Salmon or albacore tuna in pouches or cans is a super easy way to get one of your fish servings each week. Change up the tuna sandwich rut by whipping up a Mediterranean-style salmon/tuna salad to top an avocado bowl! This low carb, high fiber recipe is perfect for a quick and easy lunch for two.

Unstuffed Eggroll

This quick and easy recipe features the familiar flavors of a Chinese takeout eggroll, but without the added grease from deep frying. This is a great low-carb entree on its own, or serve over a grain, like brown rice or quinoa, or over cauliflower rice.

Microwave Egg and Veggie Jars

These make-ahead, low carb breakfast jars are perfect for a quick, on-the-go breakfast. Store in the fridge or the freezer, and just add two eggs to the jar before microwaving. You could use any combination of vegetables—try others like asparagus, green onion, kale, zucchini. You could even use frozen or canned vegetables (look for low sodium).

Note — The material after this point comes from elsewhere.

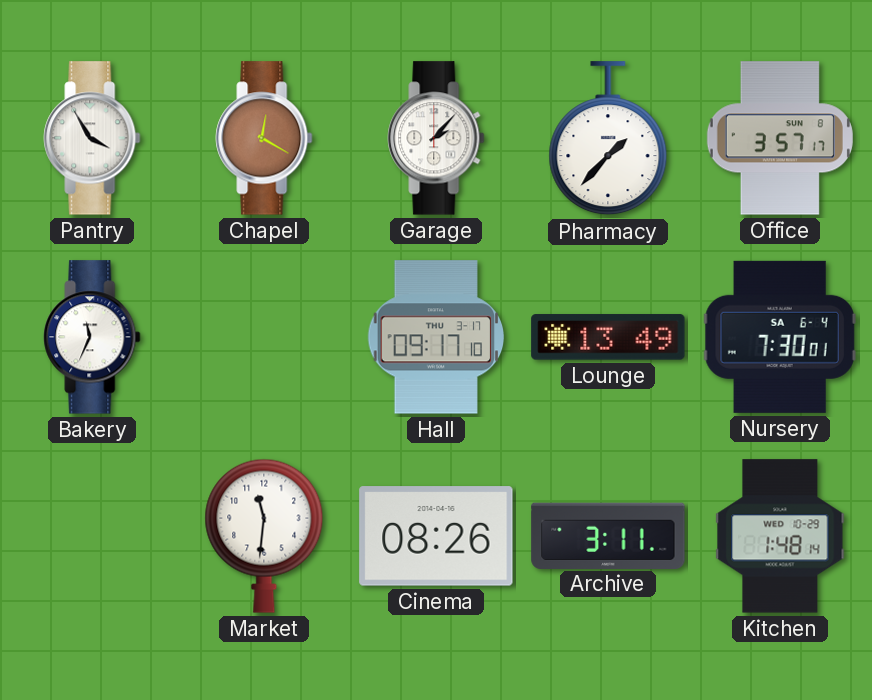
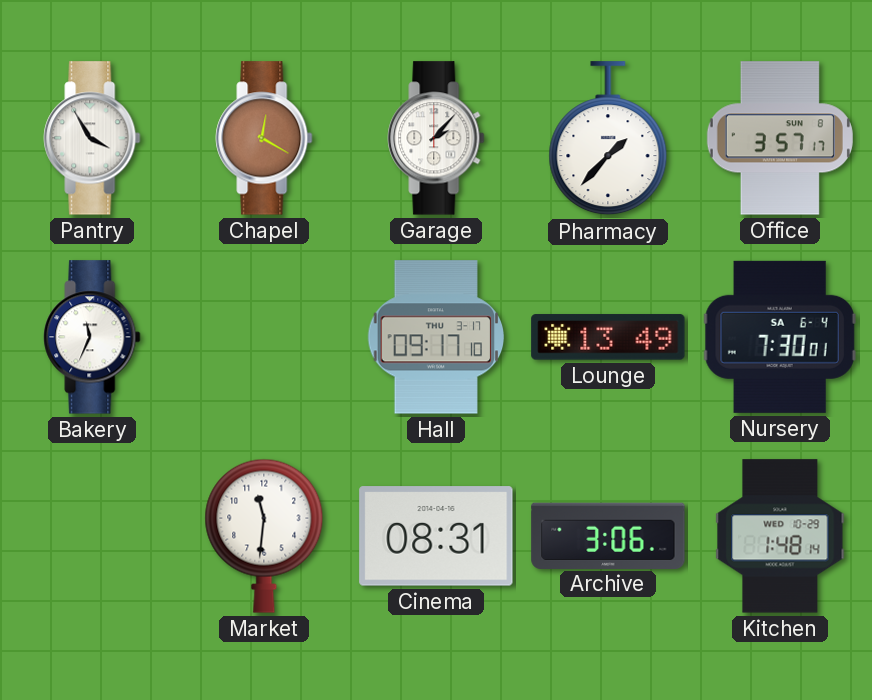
Cinema: 08:26 -> 08:31
Archive: 3:11 -> 3:06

Spinach and Turkey Meatballs

Serve up these tender meatballs for a fun twist on Italian night! Serve over zucchini noodles for a lower carb dish. Find this recipe and more in The Diabetes Superfoods Cookbook and Meal Planner. To order directly from the American Diabetes Association, click here.

Grilled Steak Salad

Serve this with with steamed broccoli and cauliflower for a real diabetes-friendly summer treat!

Parsley and Cilantro Chimichurri Baked Cod

Zesty chimichurri sauce made from parsley, cilantro, vinegar, and lime top the mild cod. This diabetes-friendly protein dish comes together quickly and is easy to make by baking it in the oven. Try making cilantro lime quinoa for a tasty side starch to pair with it.

Creamy Pumpkin Pasta

This creamy pumpkin pasta is a comforting diabetes-friendly meal for a brisk autumn night. This high fiber recipe is vegetarian, but you can try adding a lean protein like chicken for more protein. Plus, the leftovers make an easy meal the next day!